Les arguments cyniques et infâmes utilisés par les autorités politiques israéliennes pour justifier les suites des opérations, relayés complaisamment par un certain nombre de médias tout à leur joie de suivre une armée « en action », ne font plus effet. La société israélienne est fracturée, les Palestiniens vivent dans la peur permanente, y compris en Cisjordanie où les colons commettent des exactions chaque jour. Le cycle de violences se déploie même au-delà des frontières, où les rivalités géopolitiques font craindre un embrasement régional. Le pyromane Benyamin Netanyahou n’en a cure et cherche même sa survie politique dans cet attisement des conflits.


Ces mêmes colons disent tout haut ce que pense une grande partie de l’establishment israélien : les Palestiniens n’auront pas le droit à disposer d’une liberté politique avec un État souverain. Ils seront au mieux à leurs yeux des populations marginalisées, au pire vouées à disparaître. Il est clair que, dans le vacarme des bombes, le colonialisme israélien veut en finir avec le projet national palestinien. Les horreurs du Hamas, sa logique islamiste et ses actions terroristes ne peuvent justifier la tentative d’annihiler le droit légitime du peuple palestinien à exister, conformément aux résolutions internationales.

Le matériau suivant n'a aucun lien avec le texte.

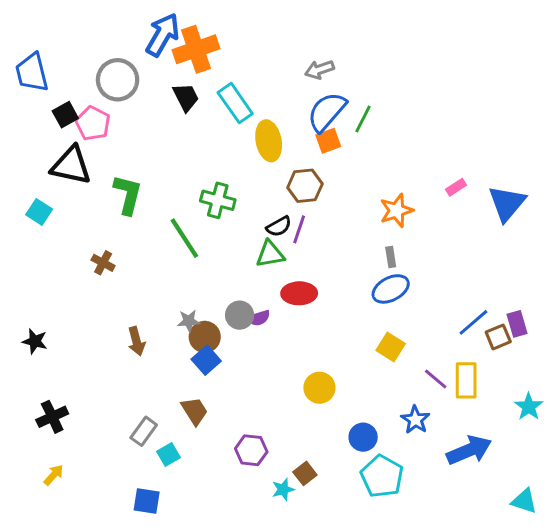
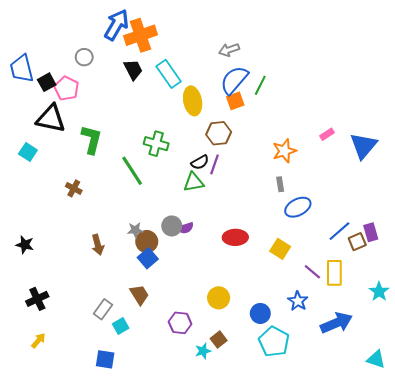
blue trapezoid: (32, 73) -> (22, 69), moved
gray circle: (118, 80) -> (84, 57), size x0.6
blue ellipse: (391, 289) -> (298, 207), moved
red ellipse: (299, 293) -> (235, 237), moved
yellow circle: (319, 388) -> (219, 298), moved

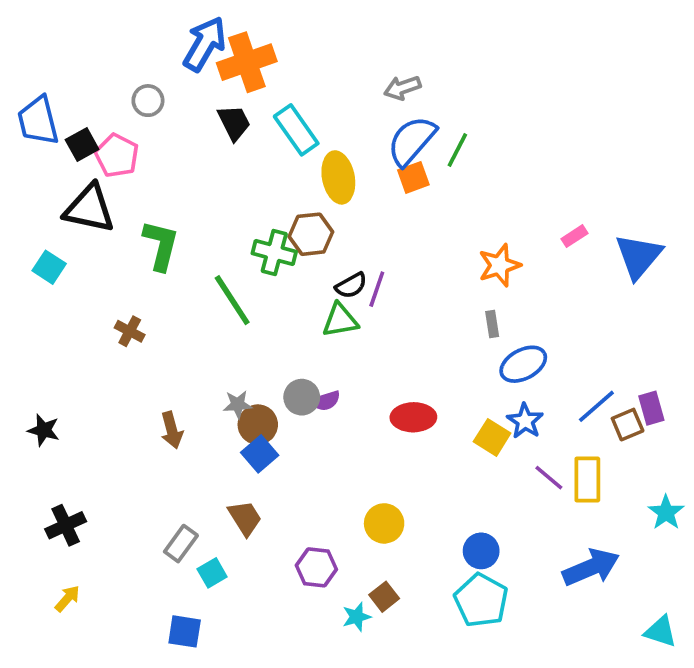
brown hexagon: (219, 133) -> (311, 234), moved
blue star: (298, 301) -> (525, 421), moved
blue circle: (260, 313) -> (481, 551), moved

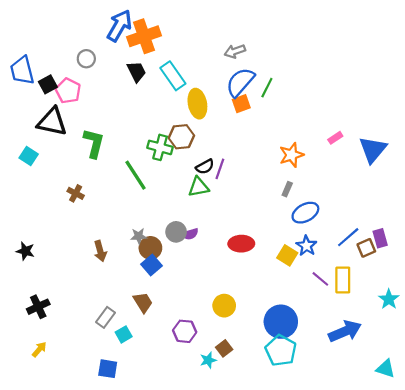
gray rectangle: (492, 324) -> (287, 189), turned 32
blue circle: (481, 551) -> (281, 322), size x1.6

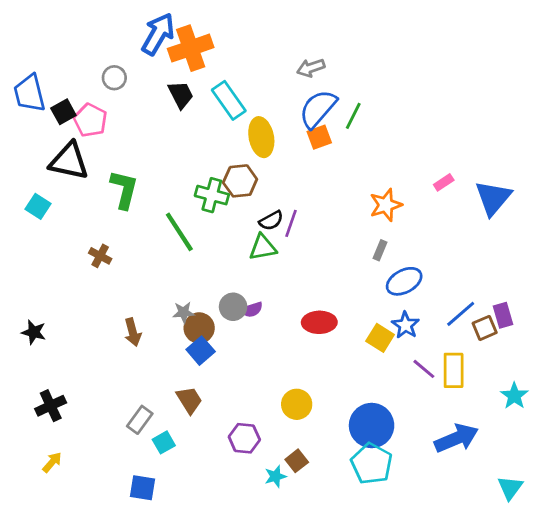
cyan triangle: (386, 369) -> (510, 488), turned 48

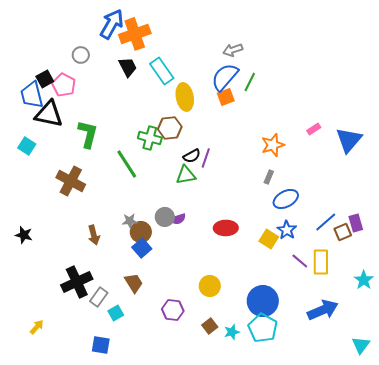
gray arrow: (311, 68) -> (233, 50), moved
blue trapezoid: (29, 93) -> (32, 95), moved
brown cross: (100, 256) -> (71, 181), size x1.8
black cross: (51, 406) -> (77, 282), moved, size x1.4
cyan star: (275, 476) -> (232, 332), moved

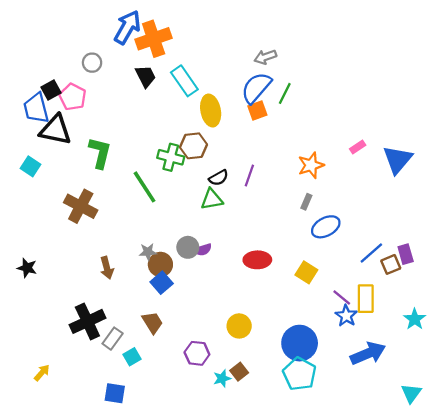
purple line: (206, 158) -> (249, 175), moved
blue star: (287, 230) -> (346, 316), moved
cyan star: (232, 332) -> (222, 378), moved

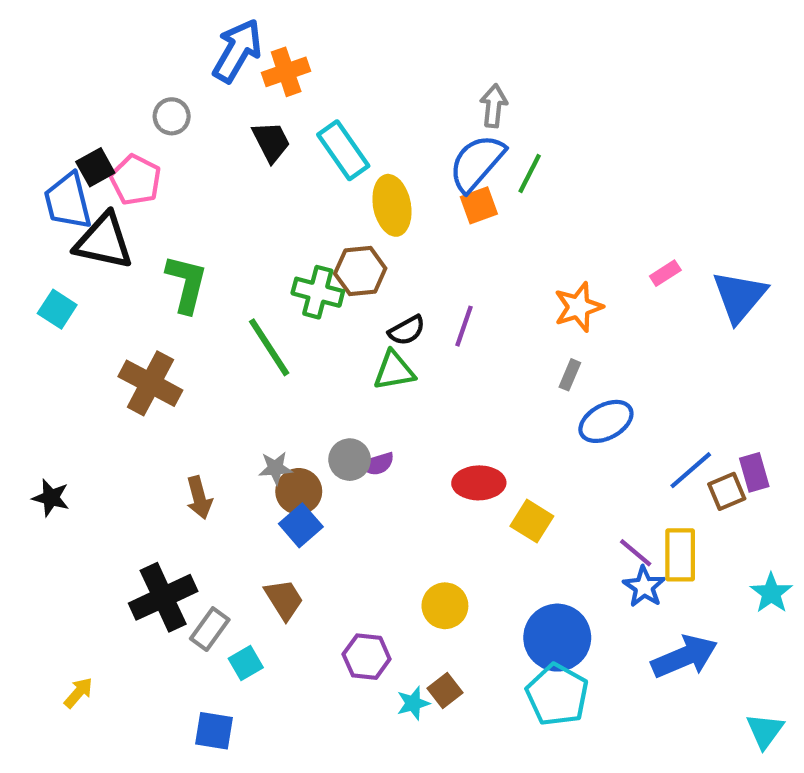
orange cross: (154, 39) -> (286, 72), size x0.7
gray arrow: (265, 57) -> (494, 106), turned 115
yellow square: (306, 272) -> (532, 521), moved

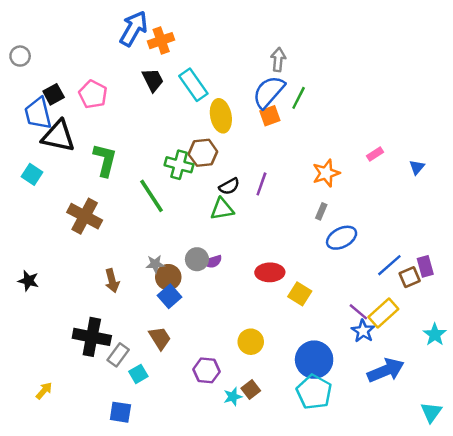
gray circle: (172, 116) -> (20, 56), moved
pink pentagon: (136, 180) -> (93, 94), moved
blue triangle: (739, 296) -> (417, 167), size x0.5
yellow rectangle: (680, 555) -> (383, 313), turned 48
black cross: (163, 597) -> (92, 337), turned 36

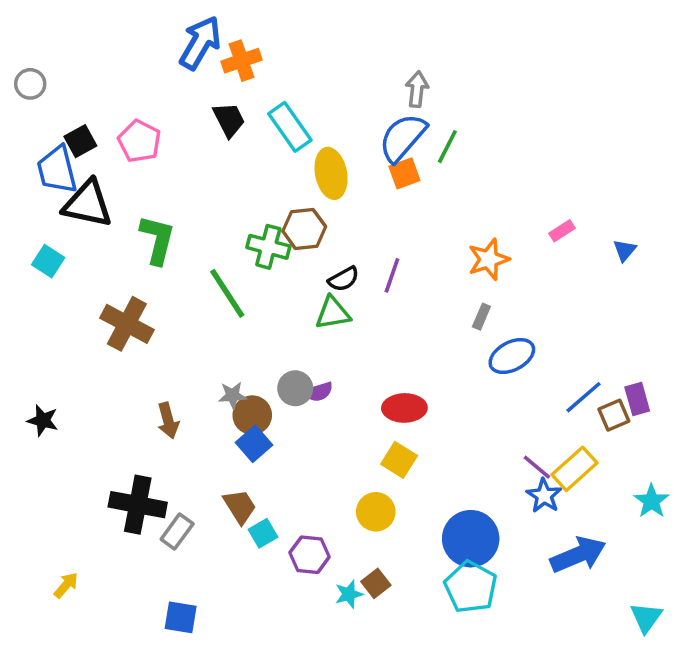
yellow square: (300, 294) -> (399, 460), moved
cyan square: (138, 374) -> (263, 533), moved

L’ouverture de la procédure pour « crime génocidaire », portée à la Cour internationale de justice (CIJ) par l’Afrique du Sud et des collectifs d’avocats, montre la gravité des crimes commis par l’armée israélienne depuis octobre dernier. Le nettoyage ethnique, confirmé par les multiples déclarations d’officiels israéliens qui appellent à se débarrasser des Palestiniens ou à les expulser, dans des pays voisins voire en Afrique, valide nos pires craintes.

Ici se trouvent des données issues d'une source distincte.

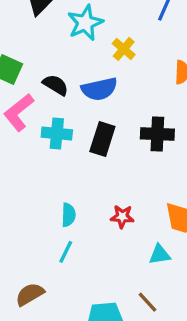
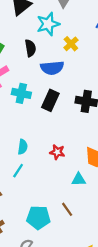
black semicircle: (56, 85) -> (30, 48), moved, turned 42

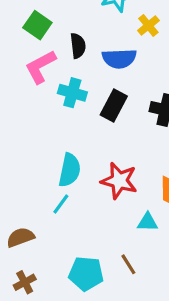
black semicircle: (30, 48) -> (78, 46), moved
cyan semicircle: (23, 147) -> (70, 170), size x1.5
red star: (57, 152) -> (119, 181), size x1.6

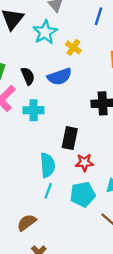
black rectangle: (114, 105) -> (70, 138), moved
red star: (119, 181) -> (84, 163), size x0.7
cyan pentagon: (86, 274) -> (83, 194), moved

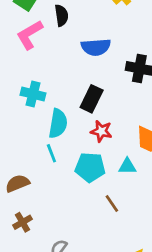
blue semicircle: (60, 77) -> (96, 47), moved
cyan cross: (34, 110) -> (33, 94), moved
cyan line: (48, 191) -> (51, 153), turned -56

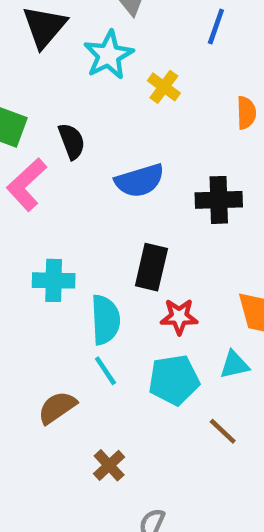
brown semicircle: (17, 183) -> (57, 408), moved
brown cross: (22, 222) -> (109, 465), moved

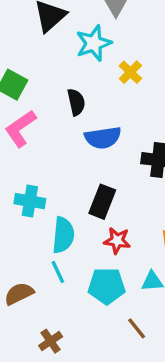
black semicircle: (72, 141) -> (76, 102), moved

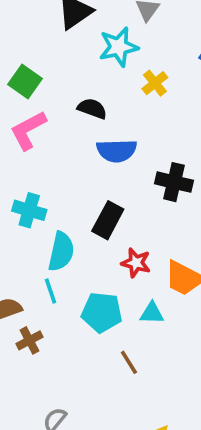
black semicircle: (76, 102) -> (92, 109), turned -64
red star: (117, 241) -> (136, 263), moved
brown cross: (51, 341) -> (29, 340), moved

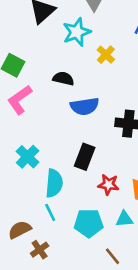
cyan cross: (29, 210) -> (28, 157), turned 35

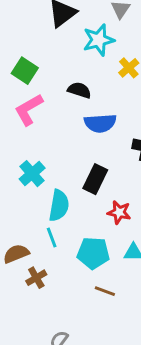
brown line: (112, 256) -> (105, 291), moved, turned -36

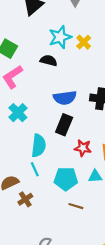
cyan star: (99, 40) -> (60, 37), moved
blue semicircle: (100, 123) -> (65, 98), moved
cyan cross: (32, 174) -> (18, 113), moved

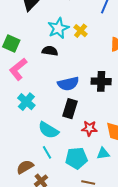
cyan semicircle: (39, 146) -> (48, 130), turned 120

Le silence, complice, des puissances occidentales a fini d’user leur crédit sur la scène internationale avec une rhétorique humaniste à géométrie variable. Malgré l’utilisation cynique de la souffrance des Palestiniens par certains États, il ne faut pas oublier l’essentiel. Le cessez-le-feu est prioritaire et urgent. Les besoins du peuple palestinien devront être l’élément cardinal d’une reconstruction politique et sociale. La voix des peuples doit résonner plus fort dans les cortèges et les actions pour contraindre nos États et les autres acteurs à tracer la voie d’une paix juste et durable, qui passe obligatoirement par l’application, enfin, du droit international.